Supplementary File 1 outlines the LSG procedure. Briefly, pneumoperitoneum (15 mmHg) was established via umbilical Veress needle. Patients were positioned in reverse Trendelenburg with left tilt. Gastric transection began 3 cm above pylorus using 32 Fr Bougie-guided 60 mm staplers, preserving 1 cm at His angle to reduce GERD. No drains were placed. The fascia was closed with absorbable sutures. Following the completion of the LSG procedure, approximately 3 × 3 cm of yellow, VAT was carefully excised from the greater omentum using atraumatic graspers and surgical scissors, with meticulous avoidance of visible vasculature. The management of minor bleeding was accomplished through the utilisation of bipolar electrocautery. The harvested specimen was immediately rinsed in a solution of sterile normal saline. Following this, the specimen was divided into aliquots and flash-frozen in liquid nitrogen for long-term storage at −80 ℃.
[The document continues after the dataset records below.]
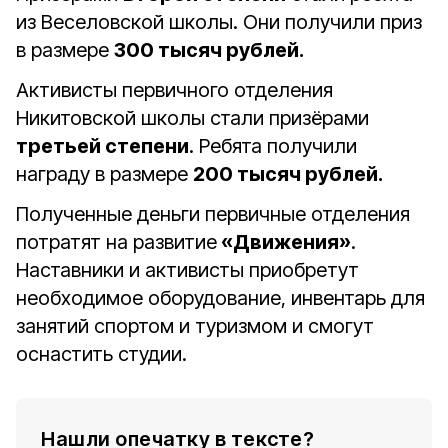
из Веселовской школы. Они получили приз
в размере
300 тысяч рублей.
Активисты первичного отделения
Никитовской школы стали призёрами
третьей степени
. Ребята получили
награду в размере
200 тысяч рублей.
Полученные деньги первичные отделения
потратят на развитие
«Движения»
.
Наставники и активисты приобретут
необходимое оборудование, инвентарь для
занятий спортом и туризмом и смогут
оснастить студии.
Нашли опечатку в тексте?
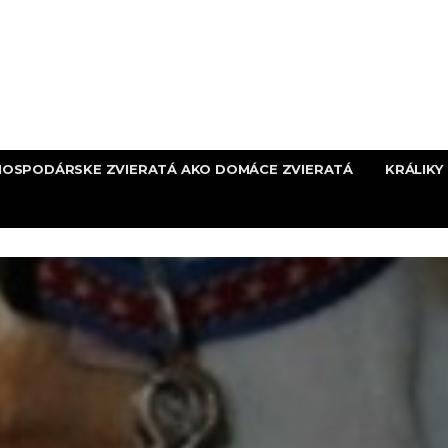
HOSPODÁRSKE ZVIERATÁ AKO DOMÁCE ZVIERATÁ
KRÁLIKY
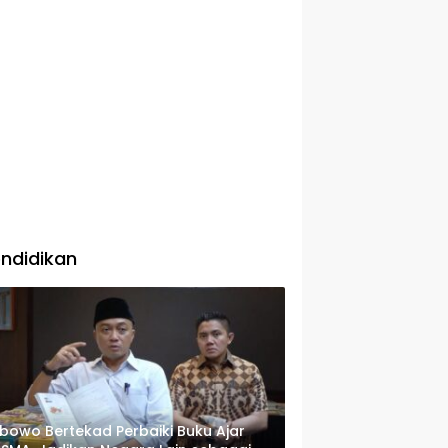
ndidikan
bowo Bertekad Perbaiki Buku Ajar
Information on the 850 K methylation microarray analysis can be found in Supplementary File 2. Briefly, the DNA of VAT was extracted using a Qiagen Tissue Kit. After assessing purity/concentration (Nanodrop 2000), 500 ng DNA underwent bisulfite conversion (EZ DNA Methylation Gold Kit). Genome-wide methylation was analyzed using Illumina’s MethylationEPIC 850 K array.

Clinical and demographic data collected included sex, age, body mass index (BMI), waist-to-hip ratio (WHR), T2DM, hypertension, hyperuricemia, hyperlipidemia, fatty liver, and marital status. Postoperative follow-up was conducted via telephone interviews. Patients were stratified into two groups based on their %TWL three years post-LSG: the satisfactory group (%TWL ≥ 25%) and the unsatisfactory group (%TWL < 25%).
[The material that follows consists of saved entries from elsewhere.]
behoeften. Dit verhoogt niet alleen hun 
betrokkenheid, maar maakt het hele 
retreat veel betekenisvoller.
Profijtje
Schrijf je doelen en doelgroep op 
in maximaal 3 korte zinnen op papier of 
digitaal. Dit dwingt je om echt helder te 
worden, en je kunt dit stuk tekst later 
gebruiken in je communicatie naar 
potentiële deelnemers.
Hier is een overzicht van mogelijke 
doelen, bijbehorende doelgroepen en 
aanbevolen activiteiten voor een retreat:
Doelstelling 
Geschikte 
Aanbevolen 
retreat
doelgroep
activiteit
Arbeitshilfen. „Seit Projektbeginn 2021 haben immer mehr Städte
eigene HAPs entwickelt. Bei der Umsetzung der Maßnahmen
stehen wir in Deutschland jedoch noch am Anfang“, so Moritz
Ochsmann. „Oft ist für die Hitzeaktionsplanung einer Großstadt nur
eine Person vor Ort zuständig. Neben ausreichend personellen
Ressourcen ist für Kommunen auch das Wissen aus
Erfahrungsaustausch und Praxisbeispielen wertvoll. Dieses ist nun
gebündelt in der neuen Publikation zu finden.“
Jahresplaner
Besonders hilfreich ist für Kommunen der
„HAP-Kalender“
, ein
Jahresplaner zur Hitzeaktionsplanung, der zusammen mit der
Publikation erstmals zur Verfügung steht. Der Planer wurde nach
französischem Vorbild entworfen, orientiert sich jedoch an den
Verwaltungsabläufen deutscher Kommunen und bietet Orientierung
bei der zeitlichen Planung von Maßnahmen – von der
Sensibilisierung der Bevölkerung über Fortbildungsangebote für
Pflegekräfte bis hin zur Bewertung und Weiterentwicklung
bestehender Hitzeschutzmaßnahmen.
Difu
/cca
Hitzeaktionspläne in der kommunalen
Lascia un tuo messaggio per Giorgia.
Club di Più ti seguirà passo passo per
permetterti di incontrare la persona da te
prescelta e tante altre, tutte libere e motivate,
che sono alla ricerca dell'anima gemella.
Postoperative management and education

Post-LSG T2DM patients were closely monitored to maintain blood glucose within 7.8–10.0 mmol/L, following the 2024 Chinese Clinical Guidelines for Surgery of Obesity and Metabolic Disorders. Follow-up is conducted through online (primarily via WeChat) and offline (outpatient or inpatient) methods, managed by dedicated case managers. Follow-up frequency is adjusted according to time since surgery and patient compliance, with enhanced health education provided for those demonstrating poor adherence.

Results and significance of methylation sites

The methylation score for each CpG or CpH site was represented as a beta (β) value, calculated using the formula β = (M/(M + U)), where M and U represent the mean methylated and unmethylated signal intensities, respectively. Beta values range from 0 to 1, with “0” indicating no methylation and “1” indicating complete methylation.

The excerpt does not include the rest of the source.